Dessication des Plantes.


1. Dessiccation des plantes pour l’herbier. Lorsqu’on est de retour de l’herborisation, l’on retire de la boîte de fer blanc les plantes avec précaution, afin de ne point déchirer les feuilles & effeuiller les fleurs.

On pose sur une table trois ou quatre feuilles de papier gris, sans colle, & épais ; on place sur ces feuilles la plante que l’on veut dessécher ; on l’arrange de façon que toutes ses parties soient bien développées & bien apparentes : si quelques-unes en recouvrent d’autres, on les détache, & l’on coupe toutes celles qui sont gâtées & endommagées. Les parties de la fleur sur-tout demandent le plus d’attention ; elles doivent être disposées de manière que la fructification soit bien à découvert, & que la dessiccation ne la déforme pas ». Si la plante est plus haute que la feuille de papier, on peut couper sa tige, & placer la racine à côté d’elle, ou sur d’autres papiers. On aplatit avec le pouce les tiges herbacées qui sont trop grosses, & qui empêcheroient la compression d’agir sur les autres parties de la plante. Si les calices ont trop d’épaisseur, comme dans la famille des composées, on les coupe verticalement par le milieu, de manière qu’il y reste des fleurons & des semences. On peut aussi couper longitudinalement les tiges trop épaisses & trop dures, & même les fruits parmi lesquels un grand nombre peuvent entrer dans l’herbier, lorsqu’ils ont acquis leur accroissement.
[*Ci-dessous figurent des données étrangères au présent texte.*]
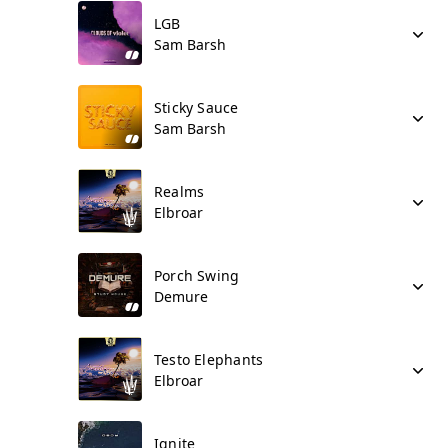
LGB
Sam Barsh
Sticky Sauce
Sam Barsh
Realms
Elbroar
Porch Swing
Demure
Testo Elephants
Elbroar
Ignite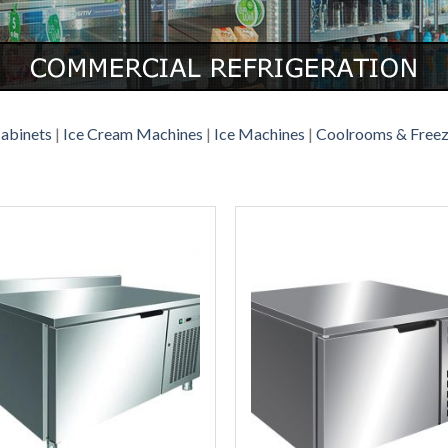
Cabinets
|
Ice Cream Machines
|
Ice Machines
|
Coolrooms & Free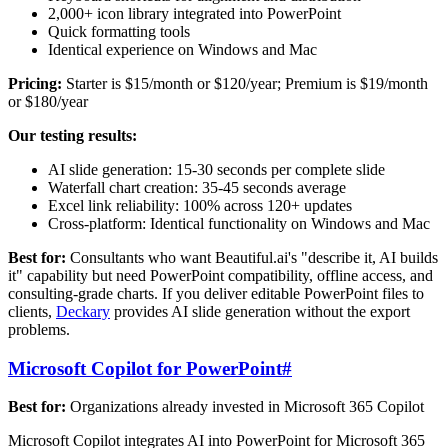
2,000+ icon library integrated into PowerPoint
Quick formatting tools
Identical experience on Windows and Mac
Pricing:
Starter is $15/month or $120/year; Premium is $19/month
or $180/year
Our testing results:
AI slide generation: 15-30 seconds per complete slide
Waterfall chart creation: 35-45 seconds average
Excel link reliability: 100% across 120+ updates
Cross-platform: Identical functionality on Windows and Mac
Best for:
Consultants who want Beautiful.ai's "describe it, AI builds
it" capability but need PowerPoint compatibility, offline access, and
consulting-grade charts. If you deliver editable PowerPoint files to
clients,
Deckary
provides AI slide generation without the export
problems.
Microsoft Copilot for PowerPoint
#
Best for:
Organizations already invested in Microsoft 365 Copilot
Microsoft Copilot integrates AI into PowerPoint for Microsoft 365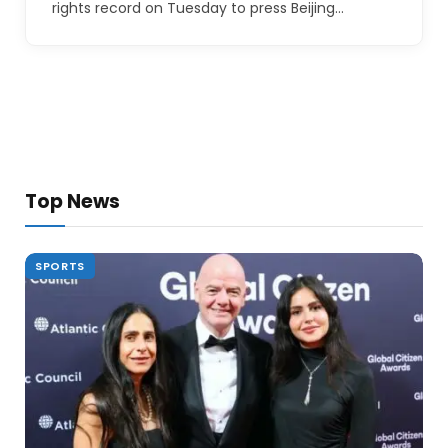
rights record on Tuesday to press Beijing…
Top News
SPORTS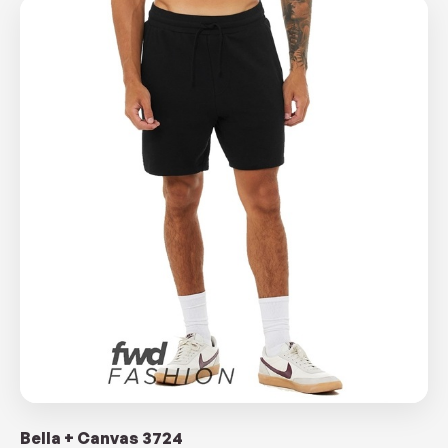
Bella + Canvas 3724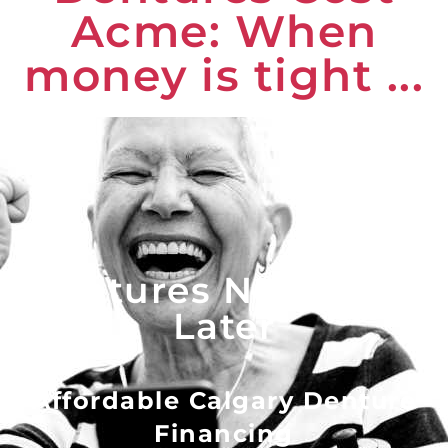
Acme: When
money is tight ...
Dentures Now - Pay
Later
Affordable Calgary Denture
Financing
« Lorsque la plante est bien étendue, on la couvre de trois ou quatre feuilles de papier, sur lesquelles on dispose de la même manière une nouvelle plante ; lorsque celle-ci est disposée, on la recouvre à son tour, on en place une troisième, & successivement toutes celles qu’on a rapportées de l’herborisation. Cette opération faite, on recouvre la plante d’un carton fort, ou d’une planche que l’on charge de quelque corps pesant ; il est encore mieux de la placer sous une presse dont on ménage la force à volonté. Dans le cas où le tas de papier & le nombre des plantes paroitroient trop considérables, il est à propos de le diviser en deux, ou du moins de placer dans le milieu un carton ou une planche qui arrêté la communication de l’humidité, & qui fasse agir la pression avec égalité dans le centre du tas & aux extrémités ».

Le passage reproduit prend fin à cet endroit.